Interestingly what a "cancer survivor" is, is not as
straightforward as one might think.
Everyone has some
cancer risk throughout their entire
life, but
people who've already had
malignant cancer
once are even more at risk, both for
recurrence and new cancers. This is not
just because the cancer may not have been
completely eradicated, or that the
person has shown a
genetic predisposition for cancer; in addition to
those factors, most cancer treatments (
radiation and
chemotherapy) can
cause
cancer!
Because a person may die of cancer long after initial
diagnoses, in order to
meaningfully talk about cancer survival doctor's need to draw an
arbitrary
line somewhere: currently most studies concentrate on five year survival rates.
That means if you
live more than five years from initial diagnoses, you are generally
considered a cancer survivor,
even if you eventually die of cancer.
One might be tempted to use the phrase "cancer survivor" to describe anyone who has had malignant cancer and is currently
alive or who didn't die of cancer. That may be okay for
casual conversation, but such a term is useless in meaningful
discussion. It requires waiting until all patients are
dead to draw conclusions about whether they "

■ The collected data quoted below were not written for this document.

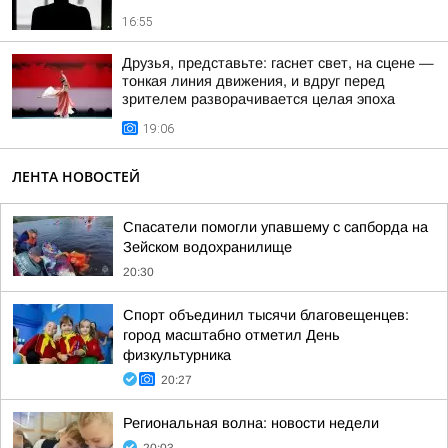
16:55
Друзья, представьте: гаснет свет, на сцене —
тонкая линия движения, и вдруг перед
зрителем разворачивается целая эпоха
19:06
ЛЕНТА НОВОСТЕЙ
Спасатели помогли упавшему с сапборда на
Зейском водохранилище
20:30
Спорт объединил тысячи благовещенцев:
город масштабно отметил День
физкультурника
20:27
Региональная волна: новости недели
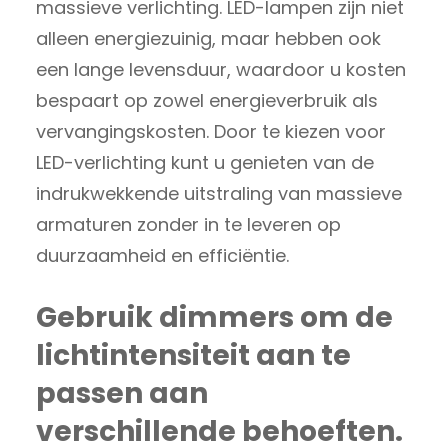
massieve verlichting. LED-lampen zijn niet
alleen energiezuinig, maar hebben ook
een lange levensduur, waardoor u kosten
bespaart op zowel energieverbruik als
vervangingskosten. Door te kiezen voor
LED-verlichting kunt u genieten van de
indrukwekkende uitstraling van massieve
armaturen zonder in te leveren op
duurzaamheid en efficiëntie.
Gebruik dimmers om de
lichtintensiteit aan te
passen aan
verschillende behoeften.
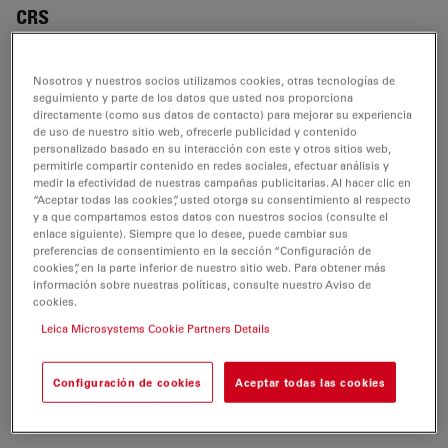
CRS
Nosotros y nuestros socios utilizamos cookies, otras tecnologías de
seguimiento y parte de los datos que usted nos proporciona
NOTAS DE APLICACIÓN
directamente (como sus datos de contacto) para mejorar su experiencia
de uso de nuestro sitio web, ofrecerle publicidad y contenido
personalizado basado en su interacción con este y otros sitios web,
Confocal Applications with the White Light
permitirle compartir contenido en redes sociales, efectuar análisis y
Laser (WLL) - STELLARIS Application Note
medir la efectividad de nuestras campañas publicitarias. Al hacer clic en
“Aceptar todas las cookies”, usted otorga su consentimiento al respecto
Jul 27, 2026
PDF, 3 MB
y a que compartamos estos datos con nuestros socios (consulte el
enlace siguiente). Siempre que lo desee, puede cambiar sus
DOWNLOAD
preferencias de consentimiento en la sección “Configuración de
cookies”, en la parte inferior de nuestro sitio web. Para obtener más
información sobre nuestras políticas, consulte nuestro Aviso de
Taking Vibrational Contrast to the Next Level
cookies.
- STELLARIS 8 CRS Application Note
Leica Microsystems Cookie Partners Details
Jul 27, 2026
PDF, 11 MB
Configuración de cookies
Aceptar todas las cookies
DOWNLOAD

survived." cancer in the end (I'm not interested in waiting that long to discuss effectiveness of current treatments), or it represents a moving (therefore ambigous) target while patients are still alive. And what about people dying of cancer who are
hit by a bus?: with the casual definition such people are considered "cancer survivors", and being hit by a bus is an effective treatment for cancer since it produces more "cancer survivors" then is found among those not hit by buses. I suppose being hit by a bus
is an effective treatment for cancer from
a certain point of view, but that hardly represents meaningful information about cancer survival.
Really the word "
survivor" in any context implies an arbitrary designation is being made: since we all die, none of us are survivors of any kind (unless some
arbitrary distinction is made based on length of life).